+++ Entries provided

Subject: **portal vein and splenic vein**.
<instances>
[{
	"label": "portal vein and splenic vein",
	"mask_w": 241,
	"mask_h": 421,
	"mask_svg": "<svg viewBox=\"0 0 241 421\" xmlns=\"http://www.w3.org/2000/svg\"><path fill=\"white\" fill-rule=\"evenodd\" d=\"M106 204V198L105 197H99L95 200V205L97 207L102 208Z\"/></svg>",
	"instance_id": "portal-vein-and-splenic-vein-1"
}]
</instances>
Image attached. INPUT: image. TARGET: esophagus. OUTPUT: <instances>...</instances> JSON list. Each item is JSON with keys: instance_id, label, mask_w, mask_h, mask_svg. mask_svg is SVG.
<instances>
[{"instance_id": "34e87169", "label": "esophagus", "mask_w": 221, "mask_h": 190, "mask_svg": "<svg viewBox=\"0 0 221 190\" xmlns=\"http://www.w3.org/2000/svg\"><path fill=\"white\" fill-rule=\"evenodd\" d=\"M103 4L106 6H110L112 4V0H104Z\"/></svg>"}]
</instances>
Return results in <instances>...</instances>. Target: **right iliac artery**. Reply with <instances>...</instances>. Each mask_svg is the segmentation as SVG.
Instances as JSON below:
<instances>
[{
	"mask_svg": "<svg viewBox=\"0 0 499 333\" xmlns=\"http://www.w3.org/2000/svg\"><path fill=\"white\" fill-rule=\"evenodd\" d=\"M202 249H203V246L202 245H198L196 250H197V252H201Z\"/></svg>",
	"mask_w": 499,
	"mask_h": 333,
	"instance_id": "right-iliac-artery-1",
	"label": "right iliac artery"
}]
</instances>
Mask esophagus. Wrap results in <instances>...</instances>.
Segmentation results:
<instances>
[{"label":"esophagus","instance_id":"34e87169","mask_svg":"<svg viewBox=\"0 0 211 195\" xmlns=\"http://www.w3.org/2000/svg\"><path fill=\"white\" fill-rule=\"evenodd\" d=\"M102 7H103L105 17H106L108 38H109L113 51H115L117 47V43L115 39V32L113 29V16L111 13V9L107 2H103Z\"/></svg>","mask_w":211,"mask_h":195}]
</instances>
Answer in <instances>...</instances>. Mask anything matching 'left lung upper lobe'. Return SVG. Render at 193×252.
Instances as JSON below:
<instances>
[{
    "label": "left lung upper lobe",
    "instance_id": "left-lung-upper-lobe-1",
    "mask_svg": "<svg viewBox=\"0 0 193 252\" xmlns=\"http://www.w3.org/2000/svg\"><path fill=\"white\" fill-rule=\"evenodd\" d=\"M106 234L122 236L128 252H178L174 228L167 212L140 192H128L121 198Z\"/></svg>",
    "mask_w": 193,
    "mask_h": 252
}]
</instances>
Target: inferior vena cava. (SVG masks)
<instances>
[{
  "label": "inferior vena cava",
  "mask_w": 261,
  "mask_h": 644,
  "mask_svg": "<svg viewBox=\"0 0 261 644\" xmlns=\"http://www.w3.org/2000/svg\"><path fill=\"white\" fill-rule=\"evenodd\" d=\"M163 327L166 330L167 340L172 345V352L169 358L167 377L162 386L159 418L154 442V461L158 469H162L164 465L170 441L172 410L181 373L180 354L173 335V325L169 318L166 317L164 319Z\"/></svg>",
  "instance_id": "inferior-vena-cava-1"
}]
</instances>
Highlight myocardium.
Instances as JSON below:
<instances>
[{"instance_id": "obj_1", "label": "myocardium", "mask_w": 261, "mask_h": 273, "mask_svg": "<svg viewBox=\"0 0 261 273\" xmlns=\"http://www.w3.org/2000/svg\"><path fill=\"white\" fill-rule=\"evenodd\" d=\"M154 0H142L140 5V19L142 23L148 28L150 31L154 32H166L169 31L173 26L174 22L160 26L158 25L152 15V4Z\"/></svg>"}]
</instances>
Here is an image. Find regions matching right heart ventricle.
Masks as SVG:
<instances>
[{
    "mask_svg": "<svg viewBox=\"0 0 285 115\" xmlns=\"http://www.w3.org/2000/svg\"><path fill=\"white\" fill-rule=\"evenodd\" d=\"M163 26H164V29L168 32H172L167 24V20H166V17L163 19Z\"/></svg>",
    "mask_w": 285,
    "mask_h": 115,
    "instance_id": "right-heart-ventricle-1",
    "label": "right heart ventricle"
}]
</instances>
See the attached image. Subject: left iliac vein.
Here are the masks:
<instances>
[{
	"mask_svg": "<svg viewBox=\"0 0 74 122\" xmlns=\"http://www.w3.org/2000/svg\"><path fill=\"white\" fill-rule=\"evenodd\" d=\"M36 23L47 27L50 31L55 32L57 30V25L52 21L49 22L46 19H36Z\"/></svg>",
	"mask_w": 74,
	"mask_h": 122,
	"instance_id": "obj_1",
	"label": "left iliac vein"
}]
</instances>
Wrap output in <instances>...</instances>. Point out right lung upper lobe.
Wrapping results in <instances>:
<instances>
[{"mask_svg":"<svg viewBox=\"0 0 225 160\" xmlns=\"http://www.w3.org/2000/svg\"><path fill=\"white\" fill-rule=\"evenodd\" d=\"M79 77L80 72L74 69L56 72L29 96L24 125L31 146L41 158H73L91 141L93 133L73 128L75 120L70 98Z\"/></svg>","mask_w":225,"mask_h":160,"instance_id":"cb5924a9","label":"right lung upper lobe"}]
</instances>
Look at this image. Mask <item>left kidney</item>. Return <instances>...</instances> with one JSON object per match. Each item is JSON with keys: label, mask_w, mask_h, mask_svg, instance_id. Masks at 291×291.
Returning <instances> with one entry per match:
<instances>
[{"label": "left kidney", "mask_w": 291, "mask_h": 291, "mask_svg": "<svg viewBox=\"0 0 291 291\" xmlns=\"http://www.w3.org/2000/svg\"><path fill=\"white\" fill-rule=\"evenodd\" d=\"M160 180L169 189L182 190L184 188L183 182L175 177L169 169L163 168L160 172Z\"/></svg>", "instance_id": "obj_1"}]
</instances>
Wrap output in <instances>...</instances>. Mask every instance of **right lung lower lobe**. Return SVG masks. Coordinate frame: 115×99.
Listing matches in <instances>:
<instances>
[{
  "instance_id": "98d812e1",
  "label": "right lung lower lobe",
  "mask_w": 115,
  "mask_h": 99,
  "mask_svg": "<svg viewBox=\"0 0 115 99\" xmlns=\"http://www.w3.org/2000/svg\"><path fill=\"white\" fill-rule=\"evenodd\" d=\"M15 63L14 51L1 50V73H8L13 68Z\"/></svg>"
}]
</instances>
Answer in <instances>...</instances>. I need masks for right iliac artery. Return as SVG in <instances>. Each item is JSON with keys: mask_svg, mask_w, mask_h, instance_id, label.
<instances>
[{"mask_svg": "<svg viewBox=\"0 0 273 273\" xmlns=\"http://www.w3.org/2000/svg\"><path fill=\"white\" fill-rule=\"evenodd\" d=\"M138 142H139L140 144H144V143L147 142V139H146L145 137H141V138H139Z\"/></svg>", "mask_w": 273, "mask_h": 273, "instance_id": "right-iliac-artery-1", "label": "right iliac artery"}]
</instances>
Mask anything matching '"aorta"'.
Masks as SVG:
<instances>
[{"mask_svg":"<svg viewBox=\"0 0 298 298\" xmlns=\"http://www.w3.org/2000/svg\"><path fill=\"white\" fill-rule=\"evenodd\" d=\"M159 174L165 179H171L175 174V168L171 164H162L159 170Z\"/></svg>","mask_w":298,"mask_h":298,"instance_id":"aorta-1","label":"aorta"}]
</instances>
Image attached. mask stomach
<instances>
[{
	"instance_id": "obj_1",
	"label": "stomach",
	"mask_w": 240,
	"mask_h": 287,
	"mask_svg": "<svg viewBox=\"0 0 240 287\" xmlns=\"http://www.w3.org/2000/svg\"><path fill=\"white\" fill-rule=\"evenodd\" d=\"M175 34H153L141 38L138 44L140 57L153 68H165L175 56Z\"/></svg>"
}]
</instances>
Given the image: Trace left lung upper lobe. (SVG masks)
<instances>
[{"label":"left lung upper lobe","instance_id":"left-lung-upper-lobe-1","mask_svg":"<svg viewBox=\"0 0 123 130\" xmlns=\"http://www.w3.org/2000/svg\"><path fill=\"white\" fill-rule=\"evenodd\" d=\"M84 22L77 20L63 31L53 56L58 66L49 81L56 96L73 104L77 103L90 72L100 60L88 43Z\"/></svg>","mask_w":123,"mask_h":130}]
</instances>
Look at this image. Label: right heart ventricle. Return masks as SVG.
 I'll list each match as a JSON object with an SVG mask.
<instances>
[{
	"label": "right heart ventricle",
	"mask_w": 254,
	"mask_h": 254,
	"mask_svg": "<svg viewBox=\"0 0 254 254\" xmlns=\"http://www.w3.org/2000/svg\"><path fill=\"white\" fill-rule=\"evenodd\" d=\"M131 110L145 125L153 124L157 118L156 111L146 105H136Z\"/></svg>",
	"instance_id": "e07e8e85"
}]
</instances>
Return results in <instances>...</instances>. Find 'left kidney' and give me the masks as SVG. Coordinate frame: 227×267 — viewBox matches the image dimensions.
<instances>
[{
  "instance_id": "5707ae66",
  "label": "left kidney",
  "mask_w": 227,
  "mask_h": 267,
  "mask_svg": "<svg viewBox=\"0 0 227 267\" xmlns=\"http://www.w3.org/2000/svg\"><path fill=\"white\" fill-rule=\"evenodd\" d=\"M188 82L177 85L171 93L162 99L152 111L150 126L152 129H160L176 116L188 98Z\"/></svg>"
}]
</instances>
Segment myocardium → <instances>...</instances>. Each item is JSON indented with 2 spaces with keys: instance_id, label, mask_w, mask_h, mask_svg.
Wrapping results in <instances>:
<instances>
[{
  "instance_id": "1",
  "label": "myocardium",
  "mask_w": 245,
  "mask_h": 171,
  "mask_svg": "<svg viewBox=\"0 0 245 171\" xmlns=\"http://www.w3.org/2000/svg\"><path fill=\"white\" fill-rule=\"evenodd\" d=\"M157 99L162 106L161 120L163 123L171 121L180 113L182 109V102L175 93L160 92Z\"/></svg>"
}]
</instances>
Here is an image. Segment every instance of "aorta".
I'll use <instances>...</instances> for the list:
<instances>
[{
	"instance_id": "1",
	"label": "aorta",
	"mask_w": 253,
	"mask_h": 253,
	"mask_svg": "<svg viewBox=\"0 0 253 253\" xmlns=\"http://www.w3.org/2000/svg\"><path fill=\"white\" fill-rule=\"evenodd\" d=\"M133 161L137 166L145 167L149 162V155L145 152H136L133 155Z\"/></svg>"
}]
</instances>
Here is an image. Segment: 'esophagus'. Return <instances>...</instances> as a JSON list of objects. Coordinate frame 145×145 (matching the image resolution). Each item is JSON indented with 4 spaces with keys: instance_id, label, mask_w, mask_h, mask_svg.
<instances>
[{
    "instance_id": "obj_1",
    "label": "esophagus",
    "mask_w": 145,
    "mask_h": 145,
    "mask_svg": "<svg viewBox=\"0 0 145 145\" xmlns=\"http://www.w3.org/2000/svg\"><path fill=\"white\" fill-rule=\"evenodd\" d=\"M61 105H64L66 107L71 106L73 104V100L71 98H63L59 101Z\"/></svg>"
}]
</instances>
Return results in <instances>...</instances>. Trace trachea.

++++++

■ **What you should do**
Exactly reproduce the lines that run from the line with "Here is an image. Segment: 'esophagus'." through the last line of the records, inclusive.

■ **Result of this task**
Here is an image. Segment: 'esophagus'. Return <instances>...</instances> as a JSON list of objects. Coordinate frame 145×145 (matching the image resolution). Each item is JSON indented with 4 spaces with keys: instance_id, label, mask_w, mask_h, mask_svg.
<instances>
[{
    "instance_id": "obj_1",
    "label": "esophagus",
    "mask_w": 145,
    "mask_h": 145,
    "mask_svg": "<svg viewBox=\"0 0 145 145\" xmlns=\"http://www.w3.org/2000/svg\"><path fill=\"white\" fill-rule=\"evenodd\" d=\"M61 105H64L66 107L71 106L73 104V100L71 98H63L59 101Z\"/></svg>"
}]
</instances>
Return results in <instances>...</instances>. Trace trachea.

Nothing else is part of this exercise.